[YOUR GOAL]
Whenever a line in the material below includes "anyone", copy that line.

[EXTRACTED MATERIAL]
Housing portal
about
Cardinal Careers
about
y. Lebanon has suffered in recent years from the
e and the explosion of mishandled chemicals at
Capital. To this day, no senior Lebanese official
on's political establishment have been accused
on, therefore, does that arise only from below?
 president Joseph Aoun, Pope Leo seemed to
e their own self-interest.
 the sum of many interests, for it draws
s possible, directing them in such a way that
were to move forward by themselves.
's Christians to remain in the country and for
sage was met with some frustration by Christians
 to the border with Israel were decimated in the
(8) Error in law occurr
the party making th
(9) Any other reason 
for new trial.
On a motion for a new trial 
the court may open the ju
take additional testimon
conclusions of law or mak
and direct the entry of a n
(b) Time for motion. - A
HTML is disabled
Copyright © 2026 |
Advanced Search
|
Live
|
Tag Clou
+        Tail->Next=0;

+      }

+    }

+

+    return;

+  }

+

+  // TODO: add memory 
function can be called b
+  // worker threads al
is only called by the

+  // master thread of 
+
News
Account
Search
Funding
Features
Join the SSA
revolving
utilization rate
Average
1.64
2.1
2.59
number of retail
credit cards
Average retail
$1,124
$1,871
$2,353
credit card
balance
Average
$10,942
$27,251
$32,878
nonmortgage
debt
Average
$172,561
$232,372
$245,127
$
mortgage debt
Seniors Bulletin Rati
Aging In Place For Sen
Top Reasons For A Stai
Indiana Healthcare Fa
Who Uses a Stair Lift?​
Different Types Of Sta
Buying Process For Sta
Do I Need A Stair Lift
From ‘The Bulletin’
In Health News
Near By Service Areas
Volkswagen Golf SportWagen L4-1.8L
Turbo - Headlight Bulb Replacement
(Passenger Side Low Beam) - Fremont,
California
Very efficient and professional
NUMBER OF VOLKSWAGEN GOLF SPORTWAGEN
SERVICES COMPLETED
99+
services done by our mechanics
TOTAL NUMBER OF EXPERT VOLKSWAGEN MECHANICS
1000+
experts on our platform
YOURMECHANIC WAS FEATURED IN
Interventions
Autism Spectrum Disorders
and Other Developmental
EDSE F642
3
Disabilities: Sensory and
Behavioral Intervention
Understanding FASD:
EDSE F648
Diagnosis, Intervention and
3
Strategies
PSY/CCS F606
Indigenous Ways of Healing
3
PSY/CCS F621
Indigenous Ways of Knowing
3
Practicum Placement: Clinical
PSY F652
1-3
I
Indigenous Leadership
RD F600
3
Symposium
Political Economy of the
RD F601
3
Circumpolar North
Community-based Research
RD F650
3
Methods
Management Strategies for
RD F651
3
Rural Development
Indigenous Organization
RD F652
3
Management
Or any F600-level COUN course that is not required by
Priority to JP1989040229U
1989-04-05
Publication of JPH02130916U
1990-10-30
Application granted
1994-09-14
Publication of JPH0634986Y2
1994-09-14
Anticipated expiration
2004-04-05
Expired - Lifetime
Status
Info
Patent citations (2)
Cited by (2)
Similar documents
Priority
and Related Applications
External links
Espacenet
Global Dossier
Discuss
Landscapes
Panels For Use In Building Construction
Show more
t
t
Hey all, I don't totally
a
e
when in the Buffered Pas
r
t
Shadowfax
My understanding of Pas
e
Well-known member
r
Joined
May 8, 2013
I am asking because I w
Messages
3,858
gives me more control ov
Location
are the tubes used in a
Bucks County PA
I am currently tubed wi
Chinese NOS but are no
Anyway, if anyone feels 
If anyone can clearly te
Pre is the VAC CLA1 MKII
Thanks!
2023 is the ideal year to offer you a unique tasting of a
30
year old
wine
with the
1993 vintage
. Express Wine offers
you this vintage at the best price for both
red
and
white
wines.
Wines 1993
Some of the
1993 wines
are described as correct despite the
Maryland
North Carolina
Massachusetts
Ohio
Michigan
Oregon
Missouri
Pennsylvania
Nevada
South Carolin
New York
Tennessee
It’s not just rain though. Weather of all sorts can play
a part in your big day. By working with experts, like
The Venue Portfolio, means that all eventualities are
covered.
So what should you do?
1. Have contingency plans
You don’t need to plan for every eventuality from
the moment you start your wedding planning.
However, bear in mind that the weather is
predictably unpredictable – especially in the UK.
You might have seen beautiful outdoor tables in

[TASK ANSWER]
Anyway, if anyone feels 
If anyone can clearly te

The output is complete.